186. Or swynken with his handes and laboure, As Austyn bit? The peculiar idea of activity attached to the Augustinian rule is altogether a matter of tradition. [The famous Rule itself is but part of a letter written by S. Augustine, when Bishop of Hippo, to a convent of nuns in his diocese, in which he gives them advice as to the manner and spirit in which they should conduct themselves ‘as persons settled in a monastery.’ This very vagueness, however, as contrasted with the detailed code of S. Benedict, caused the so-called Rule of S. Augustine to be adopted by numerous new religious orders, and traditions sprang up around it of which the stress laid on the union of the religious life and active work was the chief. See ‘The Rule of S. Augustine,’ by E. Speakman in Historical Essays, by Members of the Owens College, Manchester, 1902.)]

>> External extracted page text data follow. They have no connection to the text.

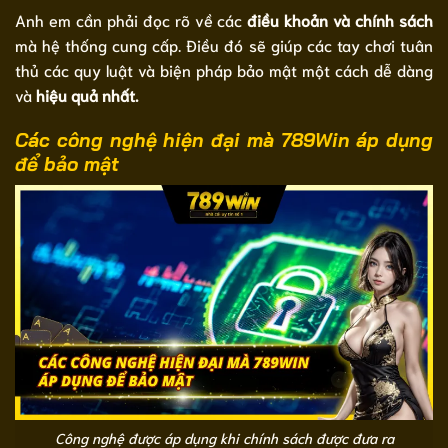
Anh em cần phải đọc rõ về các
điều khoản và chính sách
mà hệ thống cung cấp. Điều đó sẽ giúp các tay chơi tuân
thủ các quy luật và biện pháp bảo mật một cách dễ dàng
và
hiệu quả nhất.
Các công nghệ hiện đại mà 789Win áp dụng
để bảo mật
Công nghệ được áp dụng khi chính sách được đưa ra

190. Grehoundes he hadde. Cp. note on ‘The Monk,’ the Bishop’s 11th Article. The Ellesmere picture shows two of these greyhounds, but unluckily there is not room for them on this page.
194. With grys. Cp. note on ‘ The Monk,’ the Bishop’s 29th Article.
196. of gold…a curious pyn. Of course a monk had no right to wear gold ornaments, and the ‘love-knot’ in the pin was an additional crime.
206. A fat swan—the great medieval delicacy.
These notes are reproduced verbatim from Alfred W. Pollard, Chaucer’s Canterbury Tales: The Prologue, London: Macmillan, 1903. The book is in the public domain and available for viewing and download from Google Books. Although the book is old, the notes are enlightening and accurate. Nevertheless, users doing detailed research on aspects of the General Prologue should, if possible, also consult more recent notes in print publications such as The Riverside Chaucer, ed. Larry D. Benson, 3rd ed., Boston: Houghton Mifflin, 1987.